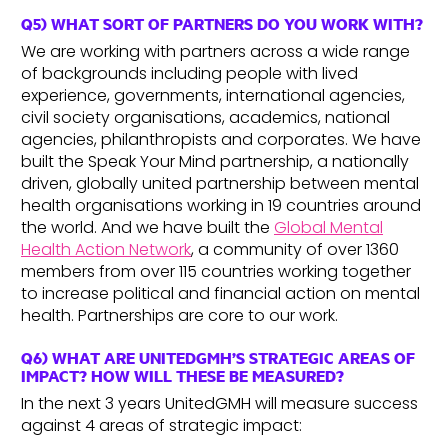
Q5) WHAT SORT OF PARTNERS DO YOU WORK WITH?
We are working with partners across a wide range
of backgrounds including people with lived
experience, governments, international agencies,
civil society organisations, academics, national
agencies, philanthropists and corporates. We have
built the Speak Your Mind partnership, a nationally
driven, globally united partnership between mental
health organisations working in 19 countries around
the world. And we have built the
Global Mental
Health Action Network
, a community of over 1360
members from over 115 countries working together
to increase political and financial action on mental
health. Partnerships are core to our work.
Q6) WHAT ARE UNITEDGMH’S STRATEGIC AREAS OF
IMPACT? HOW WILL THESE BE MEASURED?
In the next 3 years UnitedGMH will measure success
against 4 areas of strategic impact:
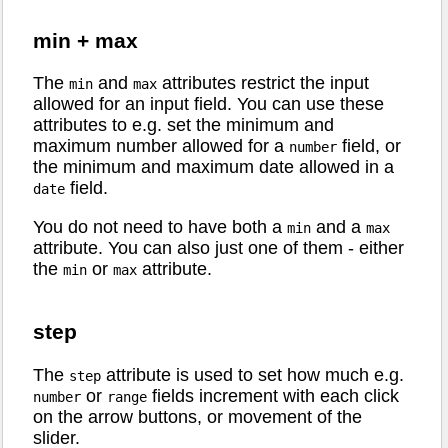
min + max
The
and
attributes restrict the input
min
max
allowed for an input field. You can use these
attributes to e.g. set the minimum and
maximum number allowed for a
field, or
number
the minimum and maximum date allowed in a
field.
date
You do not need to have both a
and a
min
max
attribute. You can also just one of them - either
the
or
attribute.
min
max
step
The
attribute is used to set how much e.g.
step
or
fields increment with each click
number
range
on the arrow buttons, or movement of the
slider.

══════════

(INSTRUCTIONS FOR THE TASK): Pictures are to be dropped, and the remaining data set down exactly.

(TASK SOLUTION):
Q5) WHAT SORT OF PARTNERS DO YOU WORK WITH?
We are working with partners across a wide range
of backgrounds including people with lived
experience, governments, international agencies,
civil society organisations, academics, national
agencies, philanthropists and corporates. We have
built the Speak Your Mind partnership, a nationally
driven, globally united partnership between mental
health organisations working in 19 countries around
the world. And we have built the
Global Mental
Health Action Network
, a community of over 1360
members from over 115 countries working together
to increase political and financial action on mental
health. Partnerships are core to our work.
Q6) WHAT ARE UNITEDGMH’S STRATEGIC AREAS OF
IMPACT? HOW WILL THESE BE MEASURED?
In the next 3 years UnitedGMH will measure success
against 4 areas of strategic impact:
min + max
The
and
attributes restrict the input
min
max
allowed for an input field. You can use these
attributes to e.g. set the minimum and
maximum number allowed for a
field, or
number
the minimum and maximum date allowed in a
field.
date
You do not need to have both a
and a
min
max
attribute. You can also just one of them - either
the
or
attribute.
min
max
step
The
attribute is used to set how much e.g.
step
or
fields increment with each click
number
range
on the arrow buttons, or movement of the
slider.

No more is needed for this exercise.